* _ABOUT THIS TASK_:
Output every entry below word for word, minus the images.

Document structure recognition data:
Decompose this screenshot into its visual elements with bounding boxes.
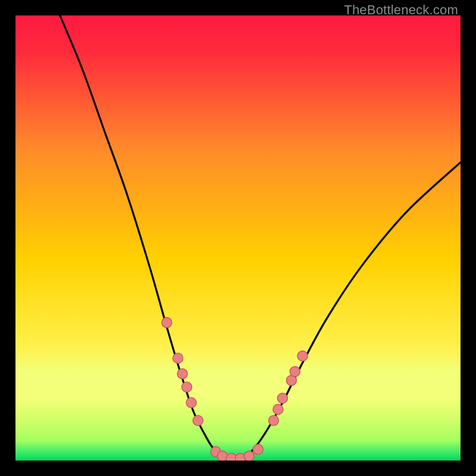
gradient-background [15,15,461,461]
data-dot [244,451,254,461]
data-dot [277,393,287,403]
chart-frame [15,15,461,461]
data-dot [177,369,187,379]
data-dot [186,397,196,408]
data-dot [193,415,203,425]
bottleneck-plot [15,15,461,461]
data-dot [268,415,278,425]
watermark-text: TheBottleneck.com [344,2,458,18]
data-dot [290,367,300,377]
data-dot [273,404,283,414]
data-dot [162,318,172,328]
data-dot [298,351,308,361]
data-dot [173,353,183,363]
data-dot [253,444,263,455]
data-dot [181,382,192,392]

* _OUTPUT FOR THIS TASK_:
Decompose this screenshot into its visual elements with bounding boxes.
gradient-background [15,15,461,461]
data-dot [244,451,254,461]
data-dot [277,393,287,403]
chart-frame [15,15,461,461]
data-dot [177,369,187,379]
data-dot [186,397,196,408]
data-dot [193,415,203,425]
bottleneck-plot [15,15,461,461]
data-dot [268,415,278,425]
watermark-text: TheBottleneck.com [344,2,458,18]
data-dot [290,367,300,377]
data-dot [273,404,283,414]
data-dot [162,318,172,328]
data-dot [298,351,308,361]
data-dot [173,353,183,363]
data-dot [253,444,263,455]
data-dot [181,382,192,392]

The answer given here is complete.